Here we go again, with me promising to blog about something later.
This time it’s an attempt to explain how SQL Server chooses which statistics to update.
It’s not glamorous, and it may even make you angry, but you know.
They can’t all be posts about…
*stares into the camera*
*tears up notes*
*stares off camera until someone cuts to commercials*
And We’re Back
Let’s start with the query we’re going to use to examine our statistics.
SELECT t.name, s.name, s.stats_id, sp.last_updated, sp.rows, sp.rows_sampled, sp.modification_counter FROM sys.stats AS s JOIN sys.tables AS t ON s.object_id = t.object_id CROSS APPLY sys.dm_db_stats_properties(s.object_id, s.stats_id) AS sp WHERE t.name = 'UserStats';
Right now, the results aren’t too interesting, because we only have a statistics object attached to the Primary Key.
We’re not gonna touch that column. We’re gonna use another column.
This query will get system generated statistics created on the AccountId column.
SELECT COUNT(*) FROM dbo.UserStats AS u WHERE u.AccountId > 1000 AND u.AccountId < 9999 OPTION(RECOMPILE);
By itself, this isn’t very interesting. Let’s create an index, too.
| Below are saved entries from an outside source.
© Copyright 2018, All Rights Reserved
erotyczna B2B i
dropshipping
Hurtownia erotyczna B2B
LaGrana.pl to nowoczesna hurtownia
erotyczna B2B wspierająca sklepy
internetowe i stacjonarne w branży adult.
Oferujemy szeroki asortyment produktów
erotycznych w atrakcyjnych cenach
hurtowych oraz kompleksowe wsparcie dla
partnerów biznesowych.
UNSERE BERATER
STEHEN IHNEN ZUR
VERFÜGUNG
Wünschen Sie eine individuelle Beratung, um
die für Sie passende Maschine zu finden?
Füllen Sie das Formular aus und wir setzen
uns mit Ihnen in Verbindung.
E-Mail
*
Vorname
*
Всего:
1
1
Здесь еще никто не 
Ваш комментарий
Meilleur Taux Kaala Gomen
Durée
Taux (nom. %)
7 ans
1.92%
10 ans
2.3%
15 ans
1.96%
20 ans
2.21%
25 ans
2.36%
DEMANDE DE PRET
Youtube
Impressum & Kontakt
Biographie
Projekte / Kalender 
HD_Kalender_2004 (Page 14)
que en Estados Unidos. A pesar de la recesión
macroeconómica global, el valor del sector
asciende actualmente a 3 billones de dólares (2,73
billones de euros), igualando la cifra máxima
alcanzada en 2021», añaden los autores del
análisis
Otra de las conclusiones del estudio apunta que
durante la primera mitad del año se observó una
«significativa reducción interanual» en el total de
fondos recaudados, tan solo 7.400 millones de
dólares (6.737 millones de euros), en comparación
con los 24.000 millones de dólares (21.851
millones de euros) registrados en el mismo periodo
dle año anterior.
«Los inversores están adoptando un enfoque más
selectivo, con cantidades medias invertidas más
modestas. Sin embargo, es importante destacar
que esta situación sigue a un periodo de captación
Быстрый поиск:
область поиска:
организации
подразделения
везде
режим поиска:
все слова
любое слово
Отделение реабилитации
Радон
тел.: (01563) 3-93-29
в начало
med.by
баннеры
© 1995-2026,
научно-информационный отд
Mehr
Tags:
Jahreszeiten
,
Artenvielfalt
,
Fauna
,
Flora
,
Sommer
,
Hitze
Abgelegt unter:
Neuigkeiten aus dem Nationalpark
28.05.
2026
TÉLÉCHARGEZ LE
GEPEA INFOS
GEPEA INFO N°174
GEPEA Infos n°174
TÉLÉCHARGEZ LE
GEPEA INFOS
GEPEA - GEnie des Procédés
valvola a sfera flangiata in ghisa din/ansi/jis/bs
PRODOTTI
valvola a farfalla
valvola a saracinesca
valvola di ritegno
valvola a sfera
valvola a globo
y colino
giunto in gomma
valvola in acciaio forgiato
CREATE INDEX ix_AccountId ON dbo.UserStats ( AccountId );
The index created statistics, too. With the equivalent of a full scan! See that rows_sampled column?
I mean, why not, if you’re already scanning the whole table to get the data you need for the index, right?
I’m gonna use a couple updates to flip values around.
UPDATE u SET u.AccountId = u.UpVotes + u.DownVotes FROM dbo.UserStats AS u WHERE 1 = 1; UPDATE u SET u.AccountId = u.UpVotes - u.DownVotes FROM dbo.UserStats AS u WHERE 1 = 1;
Don’t ask me why I swallowed a fly.
But the WHERE 1 = 1 is enough to get SQL Prompt to not warn me about running an update with no where clause.
Both stats objects have been modified the same number of times.
Let’s run our COUNT query and see what happens!
We can see that only the stats for the index were updated (and with the default sampling rate, not a full scan).
Now let’s create another stats object with FULLSCAN.
CREATE STATISTICS s_AccountId ON dbo.UserStats ( AccountId ) WITH FULLSCAN;
We’ll also go ahead and run an update again.
And then our COUNT query…
SQL Server took two perfectly good fully sampled statistics and reduced them to the default sampling.
This doesn’t hurt our query, but it certainly is annoying to see.
That’s why newer versions of SQL Server allow you to persist the sampling rate.
Latest and Greatest
A lot of the stuff people call “rocket science” about statistics options, like auto create and auto update stats, are there for a reason.
When you let SQL Server make choices, they’re not always the best ones.
Tracking this stuff down and understanding when and if it’s a problem is hard work, though. Don’t flip those switches lightly, my friends.
Thanks for reading!